**Directions:** In the records below, work out how many lines hold the word "durant". Report the number alone.

[[ Data to use open ]]

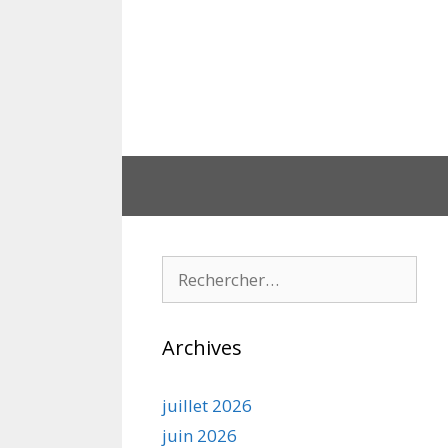
Aller
au
contenu
Rechercher :
Archives
juillet 2026
juin 2026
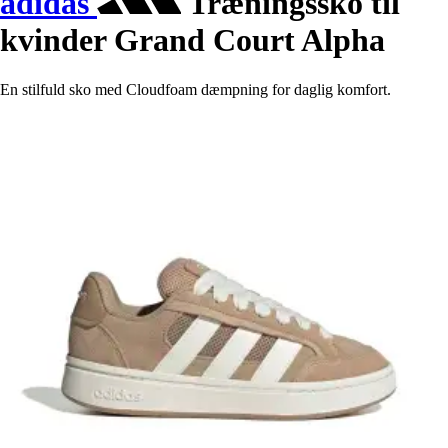
adidas
Træningssko til
kvinder Grand Court Alpha
En stilfuld sko med Cloudfoam dæmpning for daglig komfort.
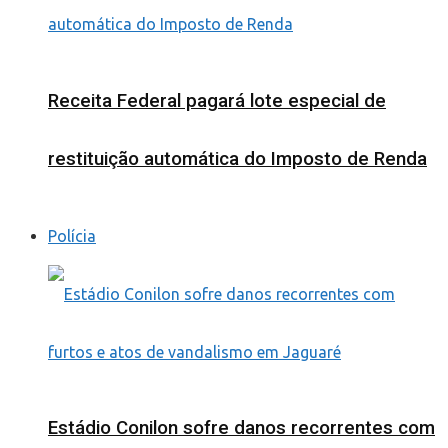
Receita Federal pagará lote especial de
restituição automática do Imposto de Renda
Polícia
Estádio Conilon sofre danos recorrentes com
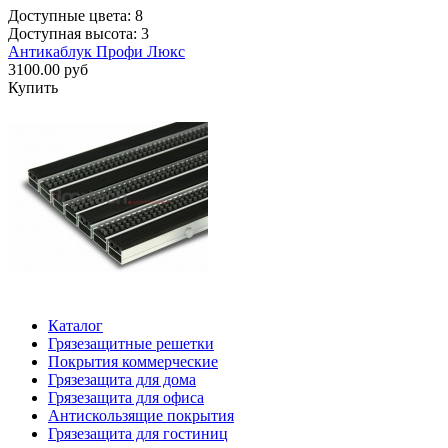
Доступные цвета: 8
Доступная высота: 3
Антикаблук Профи Люкс
3100.00 руб
Купить
Каталог
Грязезащитные решетки
Покрытия коммерческие
Грязезащита для дома
Грязезащита для офиса
Антискользящие покрытия
Грязезащита для гостиниц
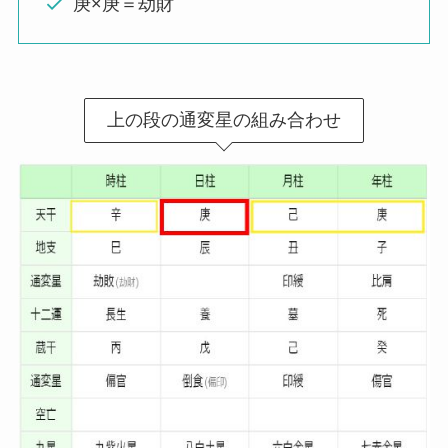
庚×庚＝劫財
上の段の通変星の組み合わせ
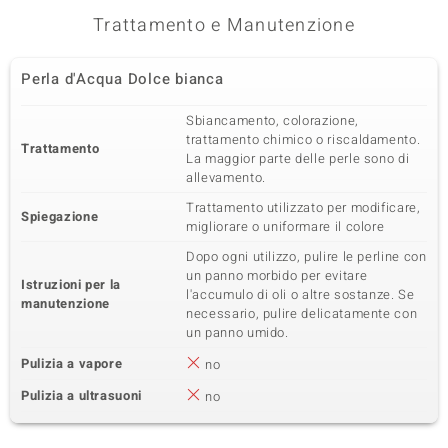
Trattamento e Manutenzione
Perla d'Acqua Dolce bianca
Sbiancamento, colorazione,
trattamento chimico o riscaldamento.
Trattamento
La maggior parte delle perle sono di
allevamento.
Trattamento utilizzato per modificare,
Spiegazione
migliorare o uniformare il colore
Dopo ogni utilizzo, pulire le perline con
un panno morbido per evitare
Istruzioni per la
l'accumulo di oli o altre sostanze. Se
manutenzione
necessario, pulire delicatamente con
un panno umido.
Pulizia a vapore
no
Pulizia a ultrasuoni
no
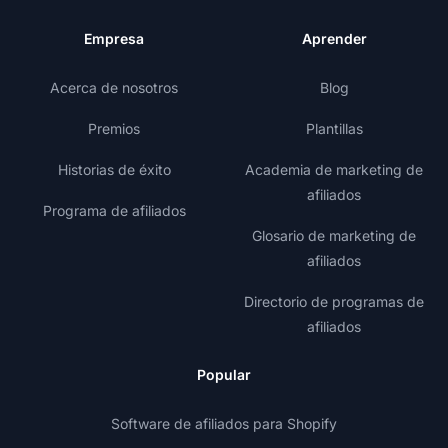
Empresa
Aprender
Acerca de nosotros
Blog
Premios
Plantillas
Historias de éxito
Academia de marketing de
afiliados
Programa de afiliados
Glosario de marketing de
afiliados
Directorio de programas de
afiliados
Popular
Software de afiliados para Shopify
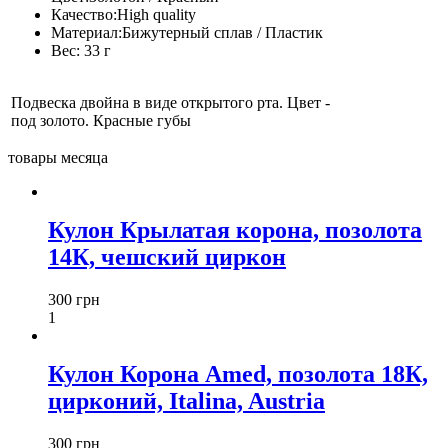
Качество:
High quality
Материал:
Бижутерный сплав / Пластик
Вес:
33 г
Подвеска двойна в виде открытого рта. Цвет -
под золото. Красные губы
товары месяца
Кулон Крылатая корона, позолота
14К, чешский циркон
300 грн
1
Кулон Корона Amed, позолота 18К,
цирконий, Italina, Austria
300 грн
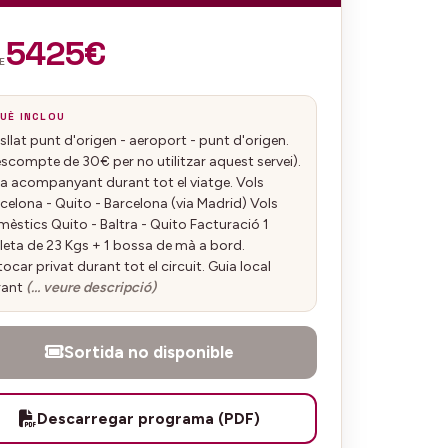
5425€
E
UÈ INCLOU
sllat punt d'origen - aeroport - punt d'origen.
scompte de 30€ per no utilitzar aquest servei).
a acompanyant durant tot el viatge. Vols
celona - Quito - Barcelona (via Madrid) Vols
èstics Quito - Baltra - Quito Facturació 1
eta de 23 Kgs + 1 bossa de mà a bord.
ocar privat durant tot el circuit. Guia local
rant
(… veure descripció)
Sortida no disponible
Descarregar programa (PDF)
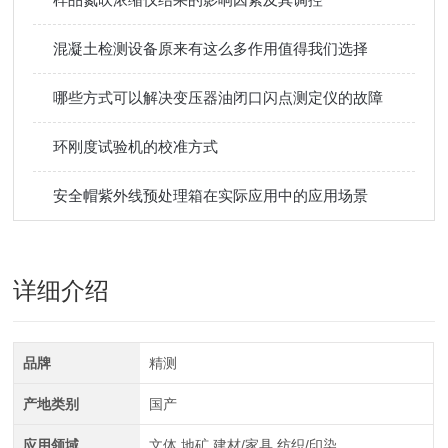
混凝土检测设备原来有这么多作用值得我们选择
哪些方式可以解决变压器油闭口闪点测定仪的故障
环刚度试验机的校准方式
安全帽紫外线预处理箱在实际应用中的应用场景
详细介绍
品牌
精测
产地类别
国产
应用领域
文体,地矿,建材/家具,纺织/印染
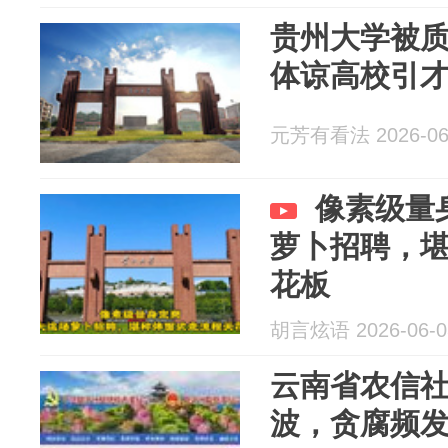
贵州大学被质
体谅高校引
元芳有看法 2026-06
像素级量
萝卜招聘，
花板
胡言炫语 2026-06-0
云南省农信社
波，贪腐频发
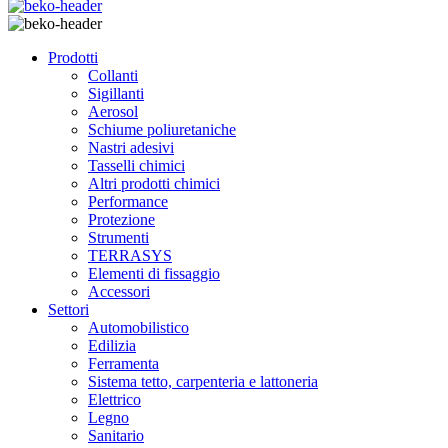
Prodotti
Collanti
Sigillanti
Aerosol
Schiume poliuretaniche
Nastri adesivi
Tasselli chimici
Altri prodotti chimici
Performance
Protezione
Strumenti
TERRASYS
Elementi di fissaggio
Accessori
Settori
Automobilistico
Edilizia
Ferramenta
Sistema tetto, carpenteria e lattoneria
Elettrico
Legno
Sanitario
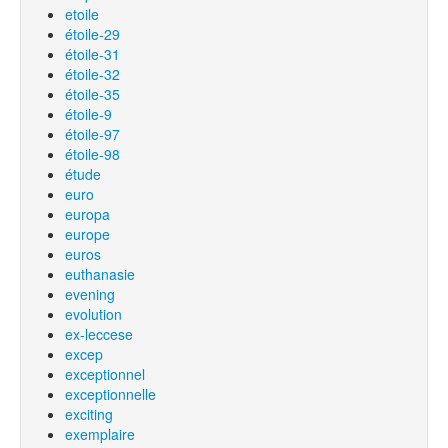
etoile
étoile-29
étoile-31
étoile-32
étoile-35
étoile-9
étoile-97
étoile-98
étude
euro
europa
europe
euros
euthanasie
evening
evolution
ex-leccese
excep
exceptionnel
exceptionnelle
exciting
exemplaire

[[ Data to use closed ]]

**Result for this task:** 2